Goal of the exercise:
Starting at the first line of the listing below and ending at the line with "The height and width of the screenshot is (1141, 735).", copy each line exactly.
*** Input for this task Section Begins ***
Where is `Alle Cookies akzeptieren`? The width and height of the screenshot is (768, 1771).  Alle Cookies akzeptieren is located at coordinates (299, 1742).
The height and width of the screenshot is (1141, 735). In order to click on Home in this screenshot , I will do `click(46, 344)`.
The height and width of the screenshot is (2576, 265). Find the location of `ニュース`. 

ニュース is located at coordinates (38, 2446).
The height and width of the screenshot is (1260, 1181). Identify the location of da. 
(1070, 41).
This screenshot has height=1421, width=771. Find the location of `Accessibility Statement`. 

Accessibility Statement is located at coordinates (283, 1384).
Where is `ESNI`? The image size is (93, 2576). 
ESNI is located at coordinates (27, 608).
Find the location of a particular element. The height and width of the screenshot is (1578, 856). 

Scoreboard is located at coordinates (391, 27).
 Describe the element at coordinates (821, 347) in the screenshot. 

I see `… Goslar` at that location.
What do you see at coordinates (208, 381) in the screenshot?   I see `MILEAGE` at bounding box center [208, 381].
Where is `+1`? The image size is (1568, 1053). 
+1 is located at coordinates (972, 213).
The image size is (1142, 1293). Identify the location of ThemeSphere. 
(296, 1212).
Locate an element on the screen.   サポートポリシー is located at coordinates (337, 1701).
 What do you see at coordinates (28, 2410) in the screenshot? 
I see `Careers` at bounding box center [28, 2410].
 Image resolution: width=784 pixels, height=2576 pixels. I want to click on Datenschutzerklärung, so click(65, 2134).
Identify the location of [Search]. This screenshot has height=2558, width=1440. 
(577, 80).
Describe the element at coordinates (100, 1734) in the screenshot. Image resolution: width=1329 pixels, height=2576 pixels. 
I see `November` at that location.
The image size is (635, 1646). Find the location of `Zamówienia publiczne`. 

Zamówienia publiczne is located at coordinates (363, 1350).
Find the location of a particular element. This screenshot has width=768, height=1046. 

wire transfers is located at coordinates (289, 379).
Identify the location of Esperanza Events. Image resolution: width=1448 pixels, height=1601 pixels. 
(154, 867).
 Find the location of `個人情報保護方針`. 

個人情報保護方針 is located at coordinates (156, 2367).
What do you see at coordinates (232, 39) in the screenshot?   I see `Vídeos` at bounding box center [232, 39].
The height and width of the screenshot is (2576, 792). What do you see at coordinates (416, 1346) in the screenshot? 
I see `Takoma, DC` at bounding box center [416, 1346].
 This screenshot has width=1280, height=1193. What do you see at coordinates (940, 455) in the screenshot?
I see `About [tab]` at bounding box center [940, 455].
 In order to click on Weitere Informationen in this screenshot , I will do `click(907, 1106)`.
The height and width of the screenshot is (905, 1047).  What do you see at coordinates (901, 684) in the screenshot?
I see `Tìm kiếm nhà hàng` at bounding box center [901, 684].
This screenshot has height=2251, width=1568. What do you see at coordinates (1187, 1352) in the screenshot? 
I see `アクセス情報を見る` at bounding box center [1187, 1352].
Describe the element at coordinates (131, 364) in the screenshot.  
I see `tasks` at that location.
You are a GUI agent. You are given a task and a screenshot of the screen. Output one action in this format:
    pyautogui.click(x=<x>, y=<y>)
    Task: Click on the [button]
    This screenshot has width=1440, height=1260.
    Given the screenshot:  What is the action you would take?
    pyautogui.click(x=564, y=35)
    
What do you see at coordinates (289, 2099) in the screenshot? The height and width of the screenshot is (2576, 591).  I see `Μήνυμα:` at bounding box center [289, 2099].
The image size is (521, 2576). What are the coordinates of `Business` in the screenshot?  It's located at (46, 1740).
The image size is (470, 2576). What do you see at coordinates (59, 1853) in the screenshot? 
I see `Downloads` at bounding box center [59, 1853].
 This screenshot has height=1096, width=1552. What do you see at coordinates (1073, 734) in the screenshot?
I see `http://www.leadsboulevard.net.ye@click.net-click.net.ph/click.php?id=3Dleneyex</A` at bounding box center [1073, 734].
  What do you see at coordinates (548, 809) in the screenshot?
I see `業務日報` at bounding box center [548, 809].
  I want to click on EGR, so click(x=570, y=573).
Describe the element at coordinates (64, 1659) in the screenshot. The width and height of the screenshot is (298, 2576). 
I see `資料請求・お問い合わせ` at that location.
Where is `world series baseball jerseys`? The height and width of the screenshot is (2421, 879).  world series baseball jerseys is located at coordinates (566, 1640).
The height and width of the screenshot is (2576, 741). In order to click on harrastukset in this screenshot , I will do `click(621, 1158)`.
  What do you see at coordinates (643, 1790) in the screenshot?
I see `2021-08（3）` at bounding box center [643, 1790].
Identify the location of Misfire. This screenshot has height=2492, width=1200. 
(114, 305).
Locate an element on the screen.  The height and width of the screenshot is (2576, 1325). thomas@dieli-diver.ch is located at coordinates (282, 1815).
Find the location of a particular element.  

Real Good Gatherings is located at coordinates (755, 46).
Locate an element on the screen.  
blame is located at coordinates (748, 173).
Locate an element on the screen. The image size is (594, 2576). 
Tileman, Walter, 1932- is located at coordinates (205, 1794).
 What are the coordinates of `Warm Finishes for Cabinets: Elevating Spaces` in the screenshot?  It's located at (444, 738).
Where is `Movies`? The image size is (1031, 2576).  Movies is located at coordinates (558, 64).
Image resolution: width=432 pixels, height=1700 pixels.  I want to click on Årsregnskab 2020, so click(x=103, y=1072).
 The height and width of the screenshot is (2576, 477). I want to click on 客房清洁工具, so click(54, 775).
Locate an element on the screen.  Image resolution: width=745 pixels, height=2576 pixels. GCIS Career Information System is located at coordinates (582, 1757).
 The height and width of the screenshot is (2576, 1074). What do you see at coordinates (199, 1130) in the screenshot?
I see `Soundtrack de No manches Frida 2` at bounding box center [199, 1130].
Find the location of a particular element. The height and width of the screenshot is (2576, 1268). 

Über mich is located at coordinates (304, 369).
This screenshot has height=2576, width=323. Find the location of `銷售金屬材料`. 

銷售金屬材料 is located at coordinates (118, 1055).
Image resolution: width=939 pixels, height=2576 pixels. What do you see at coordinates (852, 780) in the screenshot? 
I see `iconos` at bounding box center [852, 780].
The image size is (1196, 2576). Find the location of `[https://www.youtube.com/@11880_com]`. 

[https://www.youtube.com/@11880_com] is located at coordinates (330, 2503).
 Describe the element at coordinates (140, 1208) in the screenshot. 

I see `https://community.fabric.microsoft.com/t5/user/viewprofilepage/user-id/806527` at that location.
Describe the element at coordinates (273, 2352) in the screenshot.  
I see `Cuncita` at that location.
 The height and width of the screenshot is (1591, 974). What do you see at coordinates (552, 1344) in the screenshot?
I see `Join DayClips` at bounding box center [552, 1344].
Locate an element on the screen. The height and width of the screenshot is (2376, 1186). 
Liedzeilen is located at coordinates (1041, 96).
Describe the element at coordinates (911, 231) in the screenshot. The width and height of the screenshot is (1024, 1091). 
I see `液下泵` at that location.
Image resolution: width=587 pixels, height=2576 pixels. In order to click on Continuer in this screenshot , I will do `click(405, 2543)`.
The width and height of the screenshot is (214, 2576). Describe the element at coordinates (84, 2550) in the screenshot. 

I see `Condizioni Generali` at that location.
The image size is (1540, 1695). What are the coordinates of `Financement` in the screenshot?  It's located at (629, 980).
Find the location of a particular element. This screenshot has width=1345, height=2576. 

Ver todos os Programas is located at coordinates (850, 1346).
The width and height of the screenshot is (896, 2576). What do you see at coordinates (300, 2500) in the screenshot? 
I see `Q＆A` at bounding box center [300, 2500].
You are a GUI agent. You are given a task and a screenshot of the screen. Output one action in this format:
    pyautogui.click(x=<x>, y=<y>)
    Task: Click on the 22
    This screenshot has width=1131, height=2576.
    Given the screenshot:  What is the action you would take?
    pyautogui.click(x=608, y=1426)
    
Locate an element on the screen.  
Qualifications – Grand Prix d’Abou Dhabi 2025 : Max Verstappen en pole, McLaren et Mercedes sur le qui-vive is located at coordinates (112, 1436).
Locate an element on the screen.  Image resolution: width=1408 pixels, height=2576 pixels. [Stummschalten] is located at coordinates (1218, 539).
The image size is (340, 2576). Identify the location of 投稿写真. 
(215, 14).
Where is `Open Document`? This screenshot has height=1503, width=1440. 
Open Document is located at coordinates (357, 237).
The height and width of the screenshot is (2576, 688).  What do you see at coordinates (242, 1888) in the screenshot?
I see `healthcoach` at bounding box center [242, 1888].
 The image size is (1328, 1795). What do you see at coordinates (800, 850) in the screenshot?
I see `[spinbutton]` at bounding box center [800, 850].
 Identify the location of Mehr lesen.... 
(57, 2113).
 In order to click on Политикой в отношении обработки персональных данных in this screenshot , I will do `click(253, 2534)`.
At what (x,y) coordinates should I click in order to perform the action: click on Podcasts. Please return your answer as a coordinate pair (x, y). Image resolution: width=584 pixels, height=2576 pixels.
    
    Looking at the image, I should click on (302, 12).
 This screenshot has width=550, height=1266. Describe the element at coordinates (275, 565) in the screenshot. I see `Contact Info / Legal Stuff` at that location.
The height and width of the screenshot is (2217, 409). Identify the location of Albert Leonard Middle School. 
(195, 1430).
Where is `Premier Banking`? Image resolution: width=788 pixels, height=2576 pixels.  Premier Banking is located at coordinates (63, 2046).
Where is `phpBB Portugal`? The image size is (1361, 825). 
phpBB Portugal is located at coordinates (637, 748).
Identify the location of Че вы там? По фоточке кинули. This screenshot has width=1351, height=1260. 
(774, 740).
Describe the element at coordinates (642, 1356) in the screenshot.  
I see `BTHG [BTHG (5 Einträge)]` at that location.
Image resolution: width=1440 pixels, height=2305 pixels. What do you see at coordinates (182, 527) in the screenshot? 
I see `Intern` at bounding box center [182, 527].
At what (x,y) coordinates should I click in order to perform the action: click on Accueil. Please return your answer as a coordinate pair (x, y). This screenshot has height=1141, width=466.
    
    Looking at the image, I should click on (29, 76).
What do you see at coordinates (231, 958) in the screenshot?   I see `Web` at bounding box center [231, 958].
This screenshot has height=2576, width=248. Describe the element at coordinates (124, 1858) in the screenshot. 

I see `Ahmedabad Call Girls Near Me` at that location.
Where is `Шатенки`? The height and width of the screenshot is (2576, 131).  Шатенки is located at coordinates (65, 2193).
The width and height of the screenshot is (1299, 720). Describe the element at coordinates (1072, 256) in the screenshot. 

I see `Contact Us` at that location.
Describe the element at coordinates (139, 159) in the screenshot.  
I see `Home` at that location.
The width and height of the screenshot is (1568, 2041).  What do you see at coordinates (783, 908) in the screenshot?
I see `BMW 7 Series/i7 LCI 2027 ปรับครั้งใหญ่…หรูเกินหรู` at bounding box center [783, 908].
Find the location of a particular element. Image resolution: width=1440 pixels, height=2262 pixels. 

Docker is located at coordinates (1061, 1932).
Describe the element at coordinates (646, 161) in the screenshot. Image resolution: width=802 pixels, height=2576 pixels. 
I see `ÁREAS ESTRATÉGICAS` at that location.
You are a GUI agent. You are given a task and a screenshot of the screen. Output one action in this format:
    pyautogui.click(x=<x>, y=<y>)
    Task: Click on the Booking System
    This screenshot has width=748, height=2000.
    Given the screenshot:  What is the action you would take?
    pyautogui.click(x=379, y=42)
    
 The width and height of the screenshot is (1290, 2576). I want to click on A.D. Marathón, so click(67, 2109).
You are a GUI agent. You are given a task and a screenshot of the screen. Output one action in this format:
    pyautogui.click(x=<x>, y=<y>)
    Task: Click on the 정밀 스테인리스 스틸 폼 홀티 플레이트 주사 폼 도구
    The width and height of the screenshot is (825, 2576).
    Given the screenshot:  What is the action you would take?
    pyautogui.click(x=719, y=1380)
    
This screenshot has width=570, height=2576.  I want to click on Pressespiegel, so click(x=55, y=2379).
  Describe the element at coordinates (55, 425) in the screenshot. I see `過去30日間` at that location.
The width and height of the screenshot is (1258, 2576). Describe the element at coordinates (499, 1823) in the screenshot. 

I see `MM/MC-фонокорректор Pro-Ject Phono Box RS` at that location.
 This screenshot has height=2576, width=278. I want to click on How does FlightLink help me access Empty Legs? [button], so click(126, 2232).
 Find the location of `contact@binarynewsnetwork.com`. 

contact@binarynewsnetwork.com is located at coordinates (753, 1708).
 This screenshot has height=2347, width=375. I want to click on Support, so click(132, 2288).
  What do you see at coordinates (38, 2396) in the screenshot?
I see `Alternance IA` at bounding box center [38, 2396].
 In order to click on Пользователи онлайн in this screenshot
*** Input for this task Section Ends ***
Solution to this problem:
Where is `Alle Cookies akzeptieren`? The width and height of the screenshot is (768, 1771).  Alle Cookies akzeptieren is located at coordinates (299, 1742).
The height and width of the screenshot is (1141, 735). In order to click on Home in this screenshot , I will do `click(46, 344)`.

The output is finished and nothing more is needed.